I recently had a medical scare that sent me to the hospital by ambulance in New York City. When the bill came due my insurer covered the emergency room visit but did not cover any of the costs of the ambulance. Problematically, the cost of the ambulance ride ended up being 3x the total cost of the doctors and tests performed in the emergency room sticking me with a very large bill. These ambulance costs are treated completely separately, seemingly not covered at all and not even applied to my annual deductible.

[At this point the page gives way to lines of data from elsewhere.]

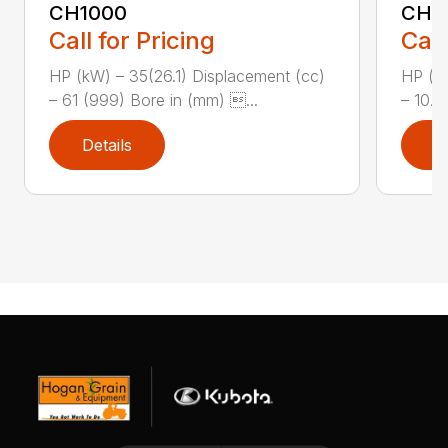
CH1000
CH2
Call for Pricing
Call
HP (kW) – 35(26.1) Displacement (cc)
HP (kW
– 61 (999) Bore in (mm) ...
– 10.8
Details
D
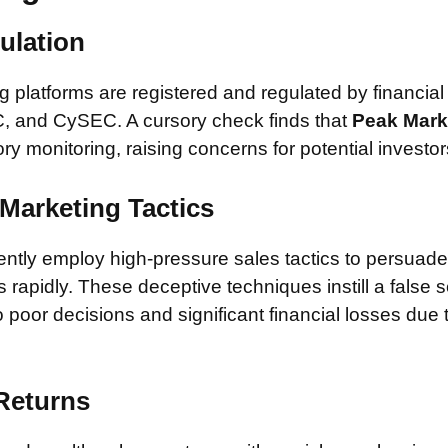
ulation
 platforms are registered and regulated by financial
, and CySEC. A cursory check finds that
Peak Mar
ory monitoring, raising concerns for potential investor
Marketing Tactics
tly employ high-pressure sales tactics to persuade 
rapidly. These deceptive techniques instill a false 
 poor decisions and significant financial losses due
 Returns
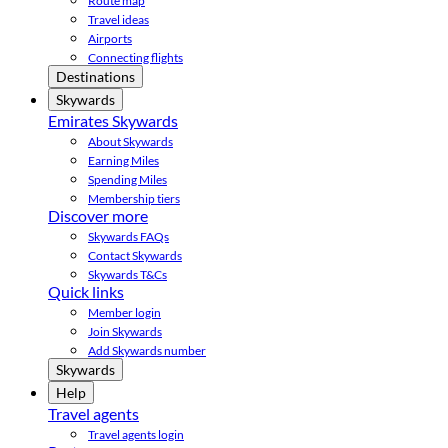
Route map
Travel ideas
Airports
Connecting flights
Destinations
Skywards
Emirates Skywards
About Skywards
Earning Miles
Spending Miles
Membership tiers
Discover more
Skywards FAQs
Contact Skywards
Skywards T&Cs
Quick links
Member login
Join Skywards
Add Skywards number
Skywards
Help
Travel agents
Travel agents login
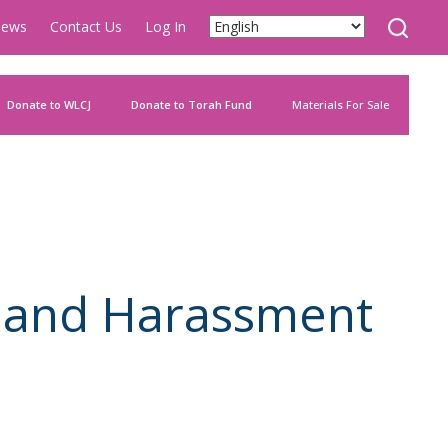
ews
Contact Us
Log In
Donate to WLCJ
Donate to Torah Fund
Materials For Sale
s and Harassment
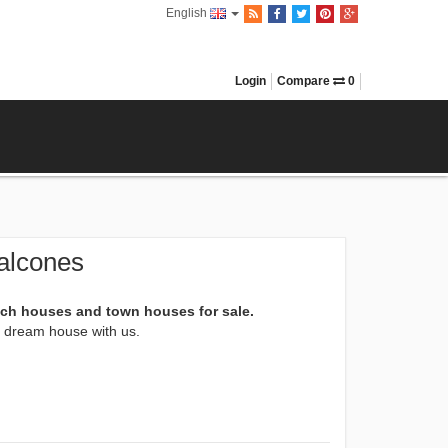
English
Login
Compare
0
alcones
ach houses and town houses for sale.
xt dream house with us.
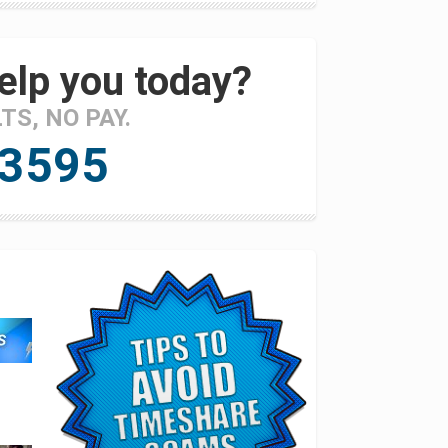
elp you today?
LTS, NO PAY.
 3595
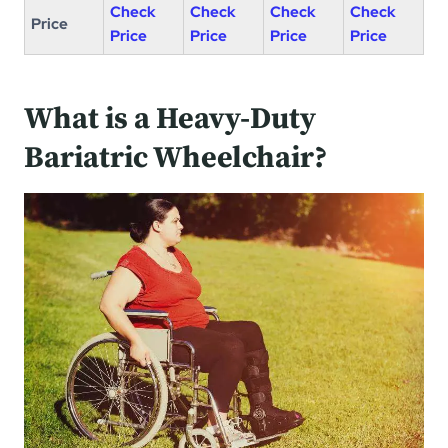
Check
Check
Check
Check
Price
Price
Price
Price
Price
What is a Heavy-Duty
Bariatric Wheelchair?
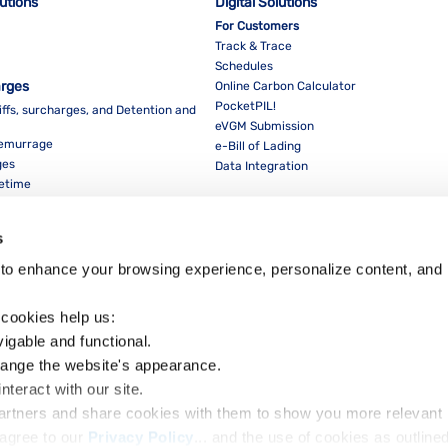
lutions
Digital Solutions
For Customers
Track & Trace
Schedules
arges
Online Carbon Calculator
PocketPIL!
iffs, surcharges, and Detention and
eVGM Submission
Demurrage
e-Bill of Lading
ges
Data Integration
eetime
For Partners
Data Integration
s
E-Service Provider Portal
LMS E-invoice Portal
to enhance your browsing experience, personalize content, and 
Cybersecurity
 cookies help us:
vigable and functional.
hange the website's appearance.
nteract with our site.
Dow
partners and share cookies with them to show you more relevant 
agree to our 
Privacy Policy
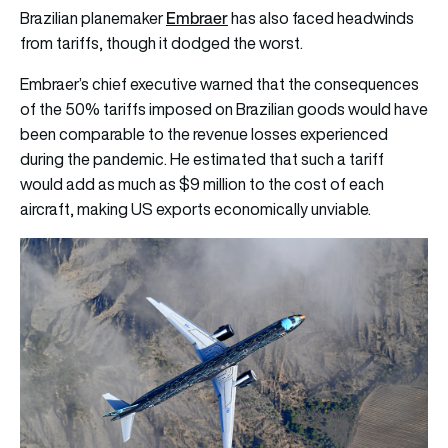
Embraer
Brazilian planemaker
has also faced headwinds
from tariffs, though it dodged the worst.
Embraer’s chief executive warned that the consequences
of the 50% tariffs imposed on Brazilian goods would have
been comparable to the revenue losses experienced
during the pandemic. He estimated that such a tariff
would add as much as $9 million to the cost of each
aircraft, making US exports economically unviable.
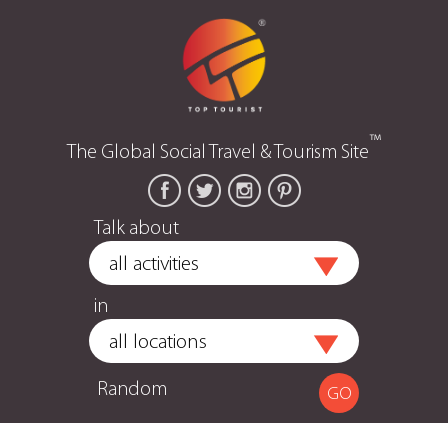
™
The Global Social Travel & Tourism Site
Talk about
in
Random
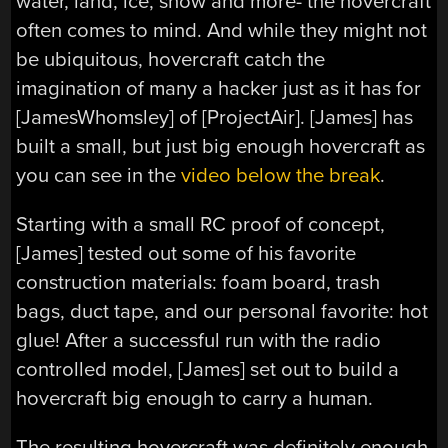
water, land, ice, snow and more- the hovercraft
often comes to mind. And while they might not
be ubiquitous, hovercraft catch the
imagination of many a hacker just as it has for
[JamesWhomsley] of [ProjectAir]. [James] has
built a small, but just big enough hovercraft as
you can see in the
video below the break
.
Starting with a small RC proof of concept,
[James] tested out some of his favorite
construction materials: foam board, trash
bags, duct tape, and our personal favorite: hot
glue! After a successful run with the radio
controlled model, [James] set out to build a
hovercraft big enough to carry a human.
The resulting hovercraft was definitely enough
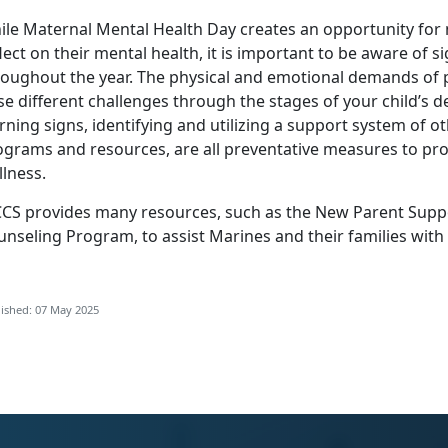
ile Maternal Mental Health Day creates an opportunity for
lect on their mental health, it is important to be aware of s
roughout the year. The physical and emotional demands o
se different challenges through the stages of your child’s
rning signs,
identifying
and
utilizing
a support system of ot
ograms and resources, are all preventative measures to pro
lness.
CS provides many resources, such as the
New Parent Supp
unseling Program
, to
assist Marines and their families with
ished: 07 May 2025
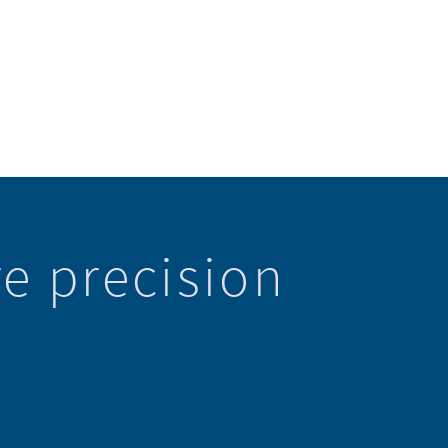
e precision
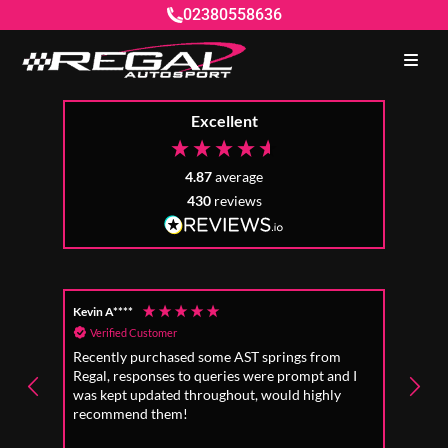
02380558636
Excellent
4.87
average
430
reviews
Kevin A****
Anon
Verified Customer
Ver
Recently purchased some AST springs from
Incre
Regal, responses to queries were prompt and I
absol
was kept updated throughout, would highly
to fo
recommend them!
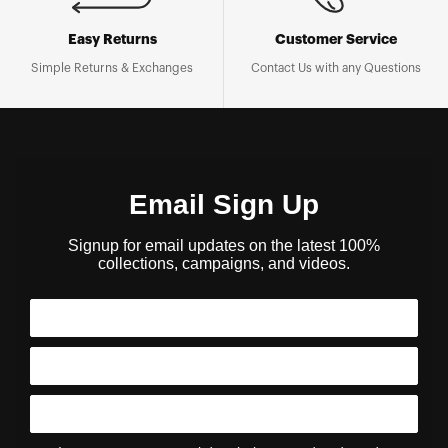
Easy Returns
Customer Service
Simple Returns & Exchanges
Contact Us with any Questions
Email Sign Up
Signup for email updates on the latest 100%
collections, campaigns, and videos.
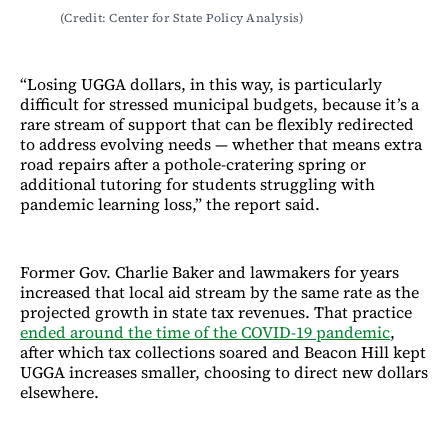
(Credit: Center for State Policy Analysis)
“Losing UGGA dollars, in this way, is particularly
difficult for stressed municipal budgets, because it’s a
rare stream of support that can be flexibly redirected
to address evolving needs — whether that means extra
road repairs after a pothole-cratering spring or
additional tutoring for students struggling with
pandemic learning loss,” the report said.
Former Gov. Charlie Baker and lawmakers for years
increased that local aid stream by the same rate as the
projected growth in state tax revenues. That practice
ended around the time of the COVID-19 pandemic
,
after which tax collections soared and Beacon Hill kept
UGGA increases smaller, choosing to direct new dollars
elsewhere.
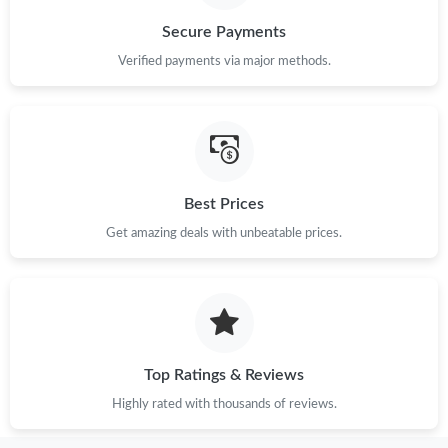
Secure Payments
Verified payments via major methods.
Best Prices
Get amazing deals with unbeatable prices.
Top Ratings & Reviews
Highly rated with thousands of reviews.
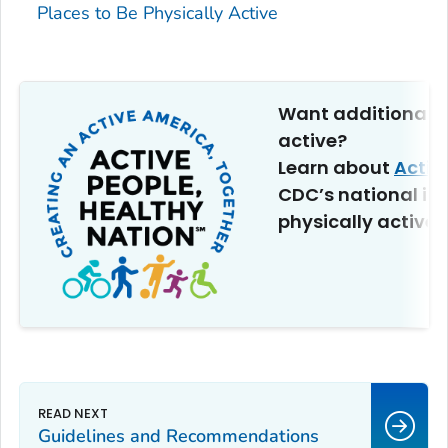
Places to Be Physically Active
Want additional t
active?
Learn about
Activ
CDC’s national ini
physically active.
Guidelines and Recommendations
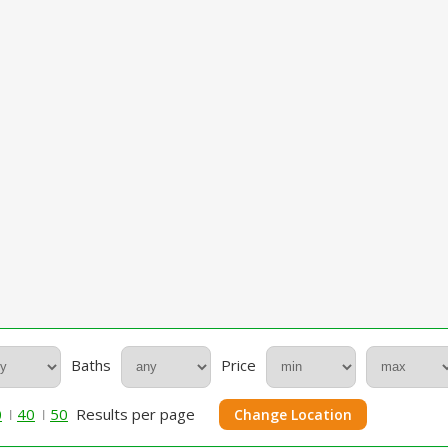
Baths
Price
0
40
50
Results per page
Change Location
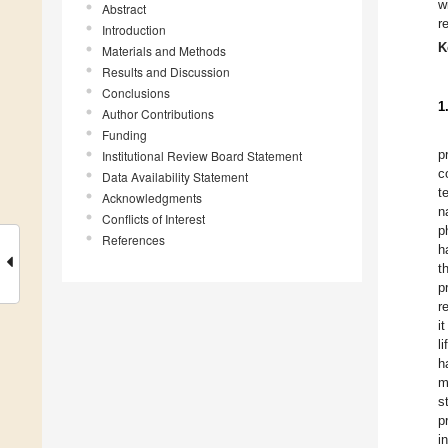
w
Abstract
r
Introduction
K
Materials and Methods
Results and Discussion
Conclusions
1
Author Contributions
Funding
p
Institutional Review Board Statement
c
Data Availability Statement
t
Acknowledgments
n
Conflicts of Interest
p
References
h
t
p
r
i
l
h
m
s
p
i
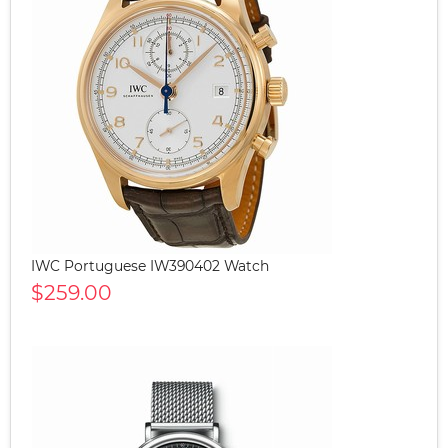
IWC Portuguese IW390402 Watch
$259.00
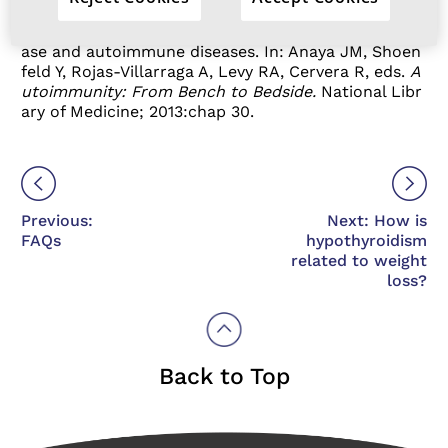
mation/endocrine-diseases/hashimotos-disease
2.
Franco JS, Amaya-Amaya J, Anaya JM. Thyroid dise
ase and autoimmune diseases. In: Anaya JM, Shoen
feld Y, Rojas-Villarraga A, Levy RA, Cervera R, eds.
A
utoimmunity: From Bench to Bedside.
National Libr
ary of Medicine; 2013:chap 30.
Previous:
Next: How is
FAQs
hypothyroidism
related to weight
loss?
Back to Top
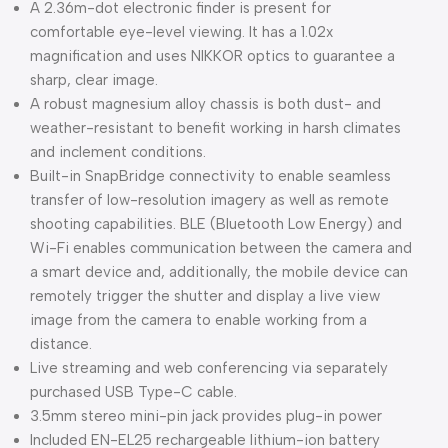
A 2.36m-dot electronic finder is present for
comfortable eye-level viewing. It has a 1.02x
magnification and uses NIKKOR optics to guarantee a
sharp, clear image.
A robust magnesium alloy chassis is both dust- and
weather-resistant to benefit working in harsh climates
and inclement conditions.
Built-in SnapBridge connectivity to enable seamless
transfer of low-resolution imagery as well as remote
shooting capabilities. BLE (Bluetooth Low Energy) and
Wi-Fi enables communication between the camera and
a smart device and, additionally, the mobile device can
remotely trigger the shutter and display a live view
image from the camera to enable working from a
distance.
Live streaming and web conferencing via separately
purchased USB Type-C cable.
3.5mm stereo mini-pin jack provides plug-in power
Included EN-EL25 rechargeable lithium-ion battery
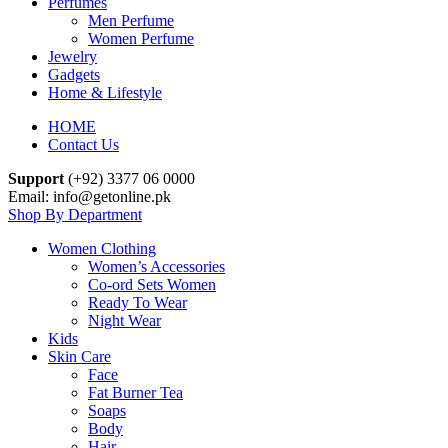
Perfumes
Men Perfume
Women Perfume
Jewelry
Gadgets
Home & Lifestyle
HOME
Contact Us
Support
(+92) 3377 06 0000
Email: info@getonline.pk
Shop By Department
Women Clothing
Women’s Accessories
Co-ord Sets Women
Ready To Wear
Night Wear
Kids
Skin Care
Face
Fat Burner Tea
Soaps
Body
Hair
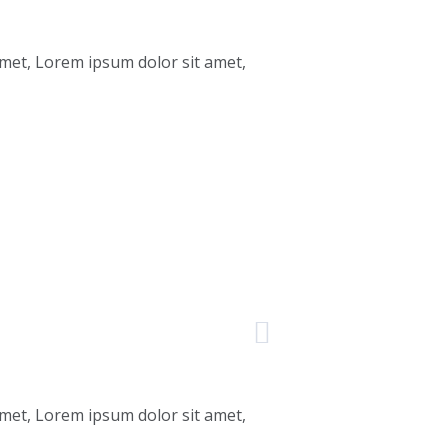
amet, Lorem ipsum dolor sit amet,
amet, Lorem ipsum dolor sit amet,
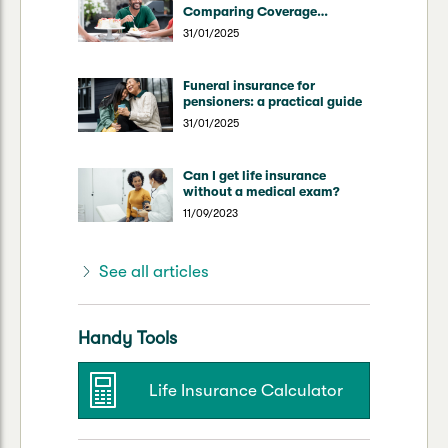
Comparing Coverage
Through Superannuation vs
31/01/2025
Direct Insurers
Funeral insurance for
pensioners: a practical guide
31/01/2025
Can I get life insurance
without a medical exam?
11/09/2023
See all articles
Handy Tools
Life Insurance Calculator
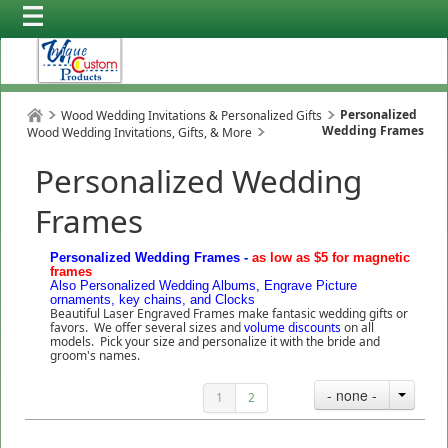
Personalized
Wood Wedding Invitations & Personalized Gifts
Wedding Frames
Wood Wedding Invitations, Gifts, & More
Personalized Wedding
Frames
Personalized Wedding Frames -
as low as $5 for magnetic
frames
Also Personalized Wedding Albums, Engrave Picture
ornaments, key chains, and Clocks
Beautiful Laser Engraved Frames make fantasic wedding gifts or
favors. We offer several sizes and
volume discounts
on all
models. Pick your size and personalize it with the bride and
groom's names.
- none -
1
2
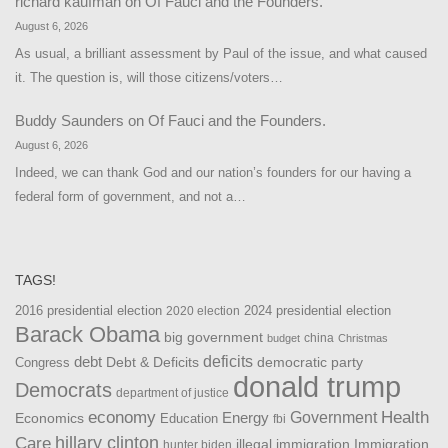
richard kaufman
on
Of Fauci and the Founders.
August 6, 2026
As usual, a brilliant assessment by Paul of the issue, and what caused
it. The question is, will those citizens/voters…
Buddy Saunders
on
Of Fauci and the Founders.
August 6, 2026
Indeed, we can thank God and our nation’s founders for our having a
federal form of government, and not a…
TAGS!
2016 presidential election
2024 presidential election
2020 election
Barack Obama
big government
china
budget
Christmas
debt
deficits
democratic party
Debt & Deficits
Congress
donald trump
Democrats
department of justice
Health
economy
Government
Energy
Economics
Education
fbi
Care
hillary clinton
Immigration
illegal immigration
hunter biden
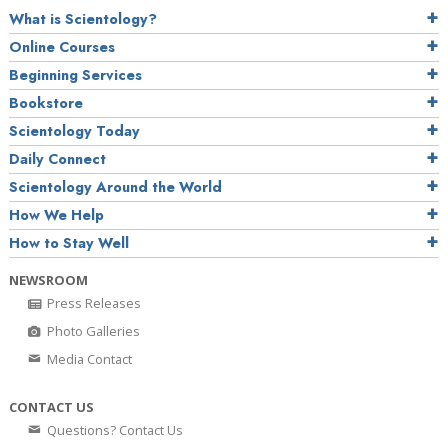
What is Scientology?
Online Courses
Beginning Services
Bookstore
Scientology Today
Daily Connect
Scientology Around the World
How We Help
How to Stay Well
NEWSROOM
Press Releases
Photo Galleries
Media Contact
CONTACT US
Questions? Contact Us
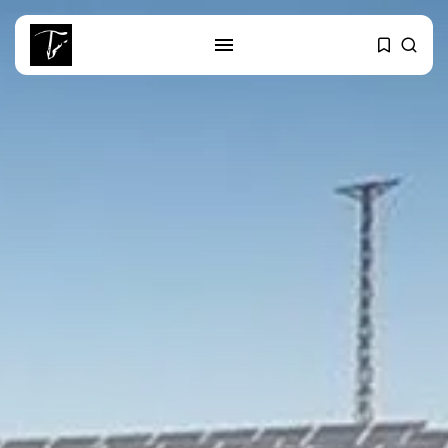
SEARCH
RECENT POSTS
Culture
Egyptian Superstar Tamer
Ashour Makes History...
business
Tunisia Holds Crown as Top
Maghreb...
business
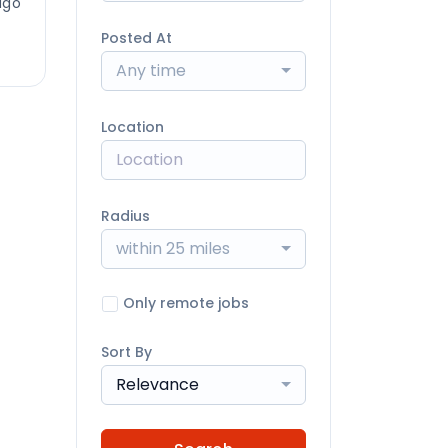
ago
Posted At
Any time
Location
Radius
within 25 miles
Only remote jobs
Sort By
Relevance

What actions or recourse do I have in this matter? I don't mind paying my fair share but to be stuck with 100% of a large bill and not even have it apply to a deductible seems unfair.

  • 1
    Read through your insurance policy. If it says they cover it, then you can appeal. If it says they don't, then you'll need to foot the bill. If needed, many companies (like ambulance services) will let you arrange a payment plan. If your insurance is provided by an employer, then speak with HR and let them help you figure it out.
    – BobbyScon
    Commented May 24, 2016 at 0:25
  • 5
    The reason for the denial is key. Do they suggest it was not an emergency that requires an ambulance? Or was it something else - such as ambulance services being non-covered events.
    – Joe
    Commented May 24, 2016 at 4:23
  • how can an ambulance ride costs more than 3x times the costs of doctors and tests?
    – Ant
    Commented May 24, 2016 at 8:09
  • @Ant Paramedics are paid pretty well (hopefully), and have to sit around on the clock a fair bit just in case they get called - and the call-out might have been 10+ minutes there and back for two in a vehicle. Compare this to fifteen minutes of a doctor's time and an X-ray, and it could be reasonable. Commented May 24, 2016 at 9:12

1 Answer 1


You need to understand why it was not covered. It's possible there's an error in the billing. This could be something as simple as a missing tax id number. Earlier this year claims codes changed from ICD9 to ICD10, that has caused some "denials" that were strictly related to an "incorrect" billing code. This could be a requirement for prior authorization. Contact your insurance carrier and understand the reason for the $0/0% coverage of this ambulance ride and go from there.

Separately, IF this is not covered at all, it makes sense that it would not apply toward your deductible. Only covered expenses will accrue toward your deductible and out of pocket maximums. With that said, it's odd for an emergency ambulance ride to be truly not covered.

As an aside, a number of years ago I was hauled away to an emergency room in an ambulance. I arrived unconscious. The entire claim was denied on the basis of prior authorization. The carrier did the right thing and waived that requirement after the fact.